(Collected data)
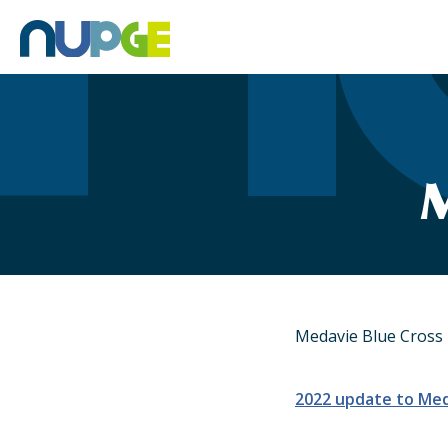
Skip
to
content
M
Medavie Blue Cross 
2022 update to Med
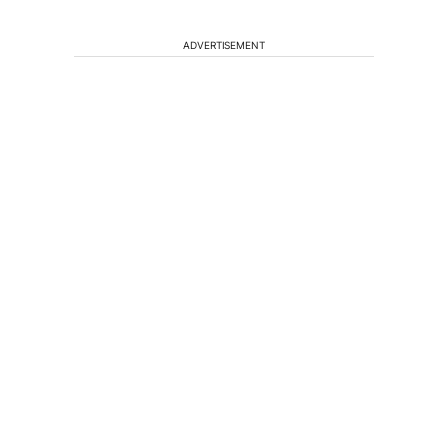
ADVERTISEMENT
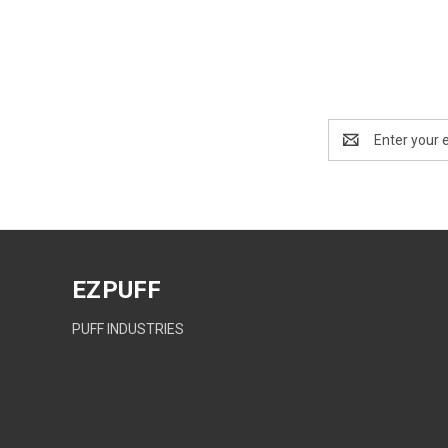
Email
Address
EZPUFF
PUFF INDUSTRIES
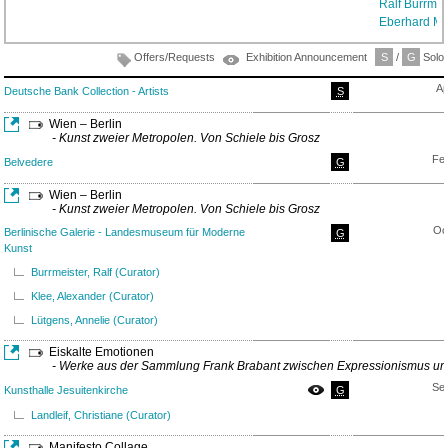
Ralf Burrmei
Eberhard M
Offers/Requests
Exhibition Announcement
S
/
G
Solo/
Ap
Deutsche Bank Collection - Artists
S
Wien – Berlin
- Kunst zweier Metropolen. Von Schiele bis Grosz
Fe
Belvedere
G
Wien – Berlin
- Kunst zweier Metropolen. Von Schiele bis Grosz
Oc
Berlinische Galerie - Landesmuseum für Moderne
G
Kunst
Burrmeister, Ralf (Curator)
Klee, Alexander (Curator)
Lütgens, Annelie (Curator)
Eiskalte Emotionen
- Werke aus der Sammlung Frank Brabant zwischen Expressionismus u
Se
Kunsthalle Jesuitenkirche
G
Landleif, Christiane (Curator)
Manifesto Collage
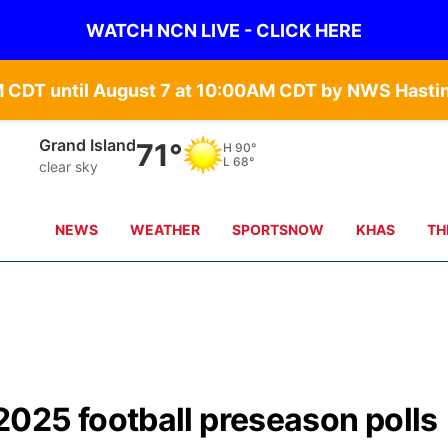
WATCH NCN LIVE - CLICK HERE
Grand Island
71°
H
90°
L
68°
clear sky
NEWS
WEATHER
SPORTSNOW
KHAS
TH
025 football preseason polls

==

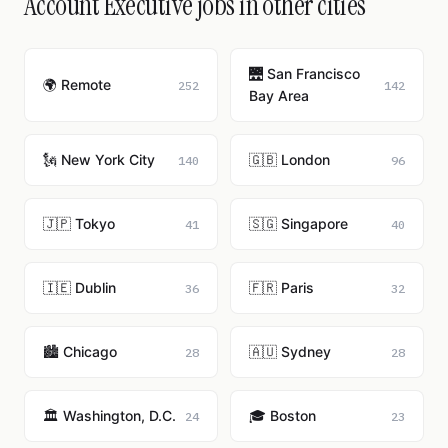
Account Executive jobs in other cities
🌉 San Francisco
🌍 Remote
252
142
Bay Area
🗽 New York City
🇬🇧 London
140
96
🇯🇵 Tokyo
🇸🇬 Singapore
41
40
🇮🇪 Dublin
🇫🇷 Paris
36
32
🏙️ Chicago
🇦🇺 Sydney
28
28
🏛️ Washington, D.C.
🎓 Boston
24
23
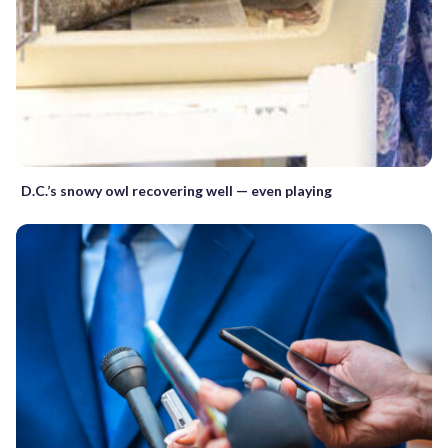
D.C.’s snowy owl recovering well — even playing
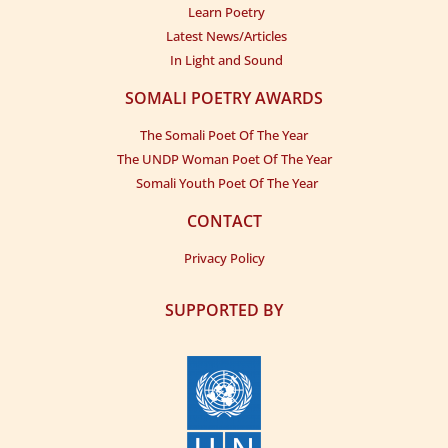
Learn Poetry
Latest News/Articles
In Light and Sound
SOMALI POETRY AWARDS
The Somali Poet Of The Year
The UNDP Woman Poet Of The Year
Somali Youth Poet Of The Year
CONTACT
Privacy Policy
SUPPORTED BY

**Exercise**
Word for word, restate the lines of the data above that fall between the line holding "WATCH NCN LIVE - CLICK HERE" and the line holding "025 football preseason polls", inclusive, and no other lines.

**Solution to the exercise**
WATCH NCN LIVE - CLICK HERE
Grand Island
71°
H
90°
L
68°
clear sky
NEWS
WEATHER
SPORTSNOW
KHAS
TH
025 football preseason polls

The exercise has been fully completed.